Ayala Izurieta Johanna Elizabeth, Márquez Carmen Omaira, García Víctor Julio, Jara Santillán Carlos Arturo, Sisti Jorge Marcelo, Pasqualotto Nieves, Van Wittenberghe Shari, Delegido Jesús
Image Processing Laboratory (IPL), University of Valencia, 46980, Paterna, Valencia, Spain.
Faculty of Engineering, National University of Chimborazo, Riobamba, 060150, Ecuador.
Carbon Balance Manag. 2021 Oct 24;16(1):32. doi: 10.1186/s13021-021-00195-2.
Soil organic carbon (SOC) affects essential biological, biochemical, and physical soil functions such as nutrient cycling, water retention, water distribution, and soil structure stability. The Andean páramo known as such a high carbon and water storage capacity ecosystem is a complex, heterogeneous and remote ecosystem complicating field studies to collect SOC data. Here, we propose a multi-predictor remote quantification of SOC using Random Forest Regression to map SOC stock in the herbaceous páramo of the Chimborazo province, Ecuador.
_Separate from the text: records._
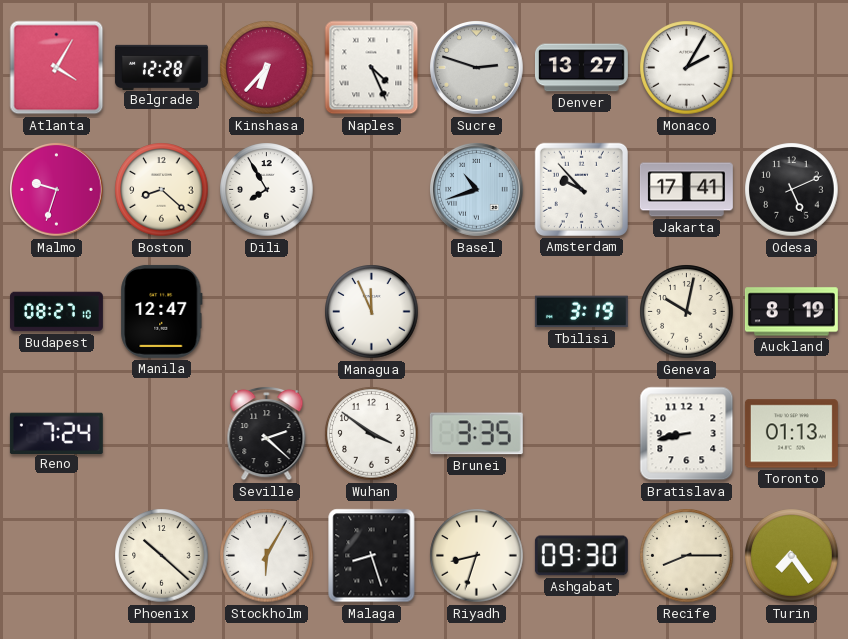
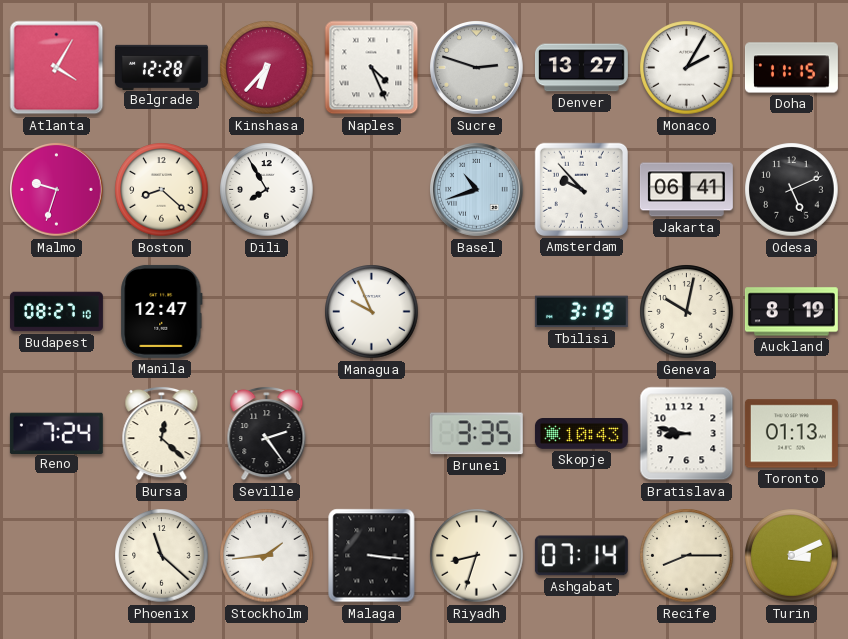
Doha: none -> 11:15
Jakarta: 17:41 -> 06:41
Managua: 11:56 -> 9:56
Bursa: none -> 12:22
Seville: 2:22 -> 2:24
Wuhan: 3:51 -> none
Skopje: none -> 10:43
Bratislava: 8:43 -> 8:47
Phoenix: 10:22 -> 11:22
Stockholm: 6:05 -> 1:44
Malaga: 8:27 -> 3:16
Ashgabat: 09:30 -> 07:14
Turin: 7:24 -> 3:11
Spectral indices derived from the Landsat-8 (L8) sensors, OLI and TIRS, topographic, geological, soil taxonomy and climate variables were used in combination with 500 in situ SOC sampling data for training and calibrating a suitable predictive SOC model. The final predictive model selected uses nine predictors with a RMSE of 1.72% and a R of 0.82 for SOC expressed in weight %, a RMSE of 25.8 Mg/ha and a R of 0.77 for the model in units of Mg/ha. Satellite-derived indices such as VARIG, SLP, NDVI, NDWI, SAVI, EVI2, WDRVI, NDSI, NDMI, NBR and NBR2 were not found to be strong SOC predictors. Relevant predictors instead were in order of importance: geological unit, soil taxonomy, precipitation, elevation, orientation, slope length and steepness (LS Factor), Bare Soil Index (BI), average annual temperature and TOA Brightness Temperature.
Variables such as the BI index derived from satellite images and the LS factor from the DEM increase the SOC mapping accuracy. The mapping results show that over 57% of the study area contains high concentrations of SOC, between 150 and 205 Mg/ha, positioning the herbaceous páramo as an ecosystem of global importance. The results obtained with this study can be used to extent the SOC mapping in the whole herbaceous ecosystem of Ecuador offering an efficient and accurate methodology without the need for intensive in situ sampling.
土壤有机碳(SOC)影响着土壤的基本生物学、生物化学和物理功能,如养分循环、保水、水分分布以及土壤结构稳定性。安第斯帕拉莫生态系统以其高碳和高储水能力而闻名,是一个复杂、异质且偏远的生态系统,这使得收集SOC数据的实地研究变得复杂。在此,我们提出使用随机森林回归对SOC进行多预测因子遥感定量,以绘制厄瓜多尔钦博拉索省草本帕拉莫地区的SOC储量图。
利用来自Landsat - 8(L8)传感器OLI和TIRS的光谱指数、地形、地质、土壤分类和气候变量,并结合500个现场SOC采样数据,用于训练和校准合适的SOC预测模型。最终选定的预测模型使用九个预测因子,以重量百分比表示的SOC的均方根误差(RMSE)为1.72%,相关系数(R)为0.82;以Mg/ha为单位的模型RMSE为25.8 Mg/ha,R为0.77。未发现诸如VARIG、SLP、NDVI、NDWI、SAVI、EVI2、WDRVI、NDSI、NDMI、NBR和NBR2等卫星衍生指数是强大的SOC预测因子。相反,相关预测因子按重要性排序为:地质单元、土壤分类、降水量、海拔、方位、坡长和坡度(LS因子)、裸土指数(BI)、年均温度和大气顶层亮度温度。
诸如卫星图像衍生的BI指数和数字高程模型(DEM)的LS因子等变量提高了SOC制图的准确性。制图结果表明,研究区域超过57%的面积含有高浓度的SOC,介于150至205 Mg/ha之间,这表明草本帕拉莫是一个具有全球重要性的生态系统。本研究获得的结果可用于扩展厄瓜多尔整个草本生态系统的SOC制图,提供一种无需密集现场采样的高效且准确的方法。